Lucy hesitated and began playing with the trimming on her dress.

"Well, to tell you the truth, dear, a few days ago in a burst of generosity I got myself into something of a scrape. Max wants his sister Sue to spend the summer with him, and I very foolishly promised to chaperon her. She is delighted over the prospect, for she must have somebody, and I haven't the heart to disappoint her. Max has been so kind to me that I hate now to tell him I can't go. That's all, dear. I don't like to speak of obligations of this sort, and so at first I only told you half the truth."
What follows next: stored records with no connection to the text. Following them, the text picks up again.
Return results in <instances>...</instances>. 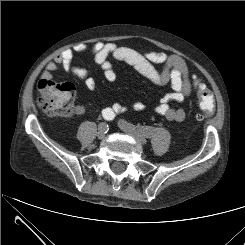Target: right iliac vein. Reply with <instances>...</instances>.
I'll return each mask as SVG.
<instances>
[{"mask_svg": "<svg viewBox=\"0 0 245 245\" xmlns=\"http://www.w3.org/2000/svg\"><path fill=\"white\" fill-rule=\"evenodd\" d=\"M97 137L103 139L105 137V131L102 129V126H99Z\"/></svg>", "mask_w": 245, "mask_h": 245, "instance_id": "obj_1", "label": "right iliac vein"}]
</instances>
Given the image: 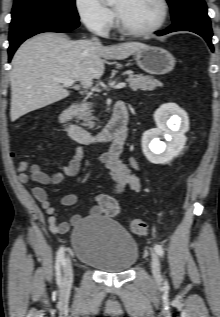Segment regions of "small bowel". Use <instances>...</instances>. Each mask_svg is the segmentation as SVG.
I'll return each instance as SVG.
<instances>
[{"mask_svg":"<svg viewBox=\"0 0 220 317\" xmlns=\"http://www.w3.org/2000/svg\"><path fill=\"white\" fill-rule=\"evenodd\" d=\"M122 147L112 145L111 148L101 154L98 158L99 162L104 166L106 172L113 179L115 194H122L125 191L137 193L141 190V182L137 174L132 172L127 164L120 159ZM83 157V149L81 145H77L75 152L69 163L62 169L53 174L43 172L37 164L28 165L21 163L18 168V178L22 183L33 181L41 185H57L61 183L66 176H76L81 167ZM130 164L133 168L139 169V164L134 157H131ZM34 198L38 201L41 208L48 215V224L51 231L55 233H66L71 225L78 224L81 221L80 215H74L70 221L58 222L57 208L50 202L47 192L41 186H35L31 189ZM110 197L106 193H100L95 196L96 205L90 209V214L93 216L102 215L103 202ZM78 197L76 194L64 195L59 204L61 206H71L77 203Z\"/></svg>","mask_w":220,"mask_h":317,"instance_id":"obj_1","label":"small bowel"}]
</instances>
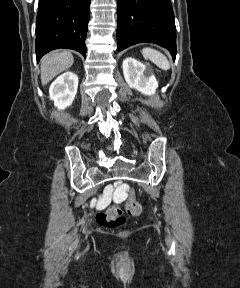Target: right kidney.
Returning <instances> with one entry per match:
<instances>
[{
    "mask_svg": "<svg viewBox=\"0 0 240 288\" xmlns=\"http://www.w3.org/2000/svg\"><path fill=\"white\" fill-rule=\"evenodd\" d=\"M78 88V77L73 72H65L59 76L50 86V99L60 110L73 103Z\"/></svg>",
    "mask_w": 240,
    "mask_h": 288,
    "instance_id": "1",
    "label": "right kidney"
}]
</instances>
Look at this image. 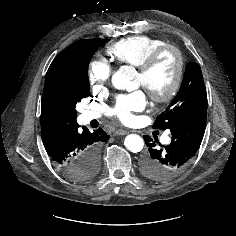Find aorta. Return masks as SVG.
I'll list each match as a JSON object with an SVG mask.
<instances>
[{
  "label": "aorta",
  "mask_w": 236,
  "mask_h": 236,
  "mask_svg": "<svg viewBox=\"0 0 236 236\" xmlns=\"http://www.w3.org/2000/svg\"><path fill=\"white\" fill-rule=\"evenodd\" d=\"M135 77L134 68L130 66L120 67L112 76V84L119 90H130L133 86L132 80ZM125 147L134 153L140 152L144 147L142 137L137 134H130L126 136L124 141Z\"/></svg>",
  "instance_id": "obj_1"
}]
</instances>
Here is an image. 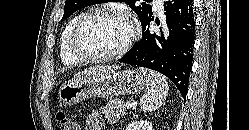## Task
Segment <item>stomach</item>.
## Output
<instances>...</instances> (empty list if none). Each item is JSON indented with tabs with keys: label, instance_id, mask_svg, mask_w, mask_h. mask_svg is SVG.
I'll list each match as a JSON object with an SVG mask.
<instances>
[{
	"label": "stomach",
	"instance_id": "obj_1",
	"mask_svg": "<svg viewBox=\"0 0 249 130\" xmlns=\"http://www.w3.org/2000/svg\"><path fill=\"white\" fill-rule=\"evenodd\" d=\"M145 86V76L138 70L98 72L63 83L58 91V100L64 106H72L91 97L113 98L136 94Z\"/></svg>",
	"mask_w": 249,
	"mask_h": 130
}]
</instances>
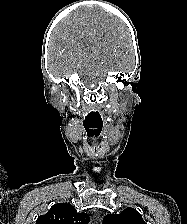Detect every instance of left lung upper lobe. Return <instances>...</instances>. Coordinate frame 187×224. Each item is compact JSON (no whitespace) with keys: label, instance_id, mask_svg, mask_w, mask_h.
I'll list each match as a JSON object with an SVG mask.
<instances>
[{"label":"left lung upper lobe","instance_id":"1","mask_svg":"<svg viewBox=\"0 0 187 224\" xmlns=\"http://www.w3.org/2000/svg\"><path fill=\"white\" fill-rule=\"evenodd\" d=\"M104 224H146L141 215L131 207L126 208L120 214H108Z\"/></svg>","mask_w":187,"mask_h":224}]
</instances>
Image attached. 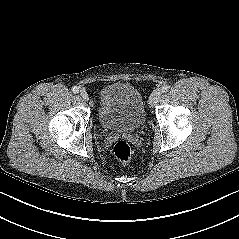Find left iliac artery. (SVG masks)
I'll return each mask as SVG.
<instances>
[{
    "mask_svg": "<svg viewBox=\"0 0 239 239\" xmlns=\"http://www.w3.org/2000/svg\"><path fill=\"white\" fill-rule=\"evenodd\" d=\"M161 90H162L163 93H166L169 90V86L164 85V86H162Z\"/></svg>",
    "mask_w": 239,
    "mask_h": 239,
    "instance_id": "left-iliac-artery-1",
    "label": "left iliac artery"
}]
</instances>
"You should always keep your promise, dear," Jane answered thoughtfully and with a certain relieved tone. (Sue was nearly thirty, but that did not occur to Jane.) "But this time I wish you had not promised. I am sorry, too, for little Ellen. She will miss her little garden and everything she loves here; and then again, Archie will miss her, and so will Captain Holt and Martha. You know as well as I do that a hotel is no place for a child."

"I am glad to hear you say so. That's why I shall not take her with me." As she spoke she shot an inquiring glance from the corner of her eyes at the anxious face of her sister. These last lines just before the curtain fell were the ones she had dreaded most.

Jane half rose from her seat. Her deep eyes were wide open, gazing in astonishment at Lucy. For an instant she felt as if her heart had stopped beating.

"And you--you--are not going to take Ellen with you!" she gasped.

"No, of course not." She saw her sister's agitation, but she did not intend to notice it. Besides, her expectant ear had caught the sound of Max's drag as it whirled through the gate. "I always left her with her grandmother when she was much younger than she is now. She is very happy here and I wouldn't be so cruel as to take her away from all her pleasures. Then she loves old people. See how fond she is of the Captain and Martha! No, you are right. I wouldn't think of taking her away."

Jane was standing now, her eyes blazing, her lips quivering.

"You mean, Lucy, that you would leave your child here and spend two months away from her?"

The wheels were crunching the gravel within a rod of the porch. Max had already lifted his hat.

"But, sister, you don't understand--" The drag stopped and Max, with uncovered head, sprang out and extended his hand to Jane.

Before he could offer his salutations Lucy's joyous tones rang out.

"Just in the nick of time, Max," she cried. "I've just been telling my dear sister that I'm going to move over to Beach Haven to-morrow, bag and baggage, and she is delighted at the news. Isn't it just like her?"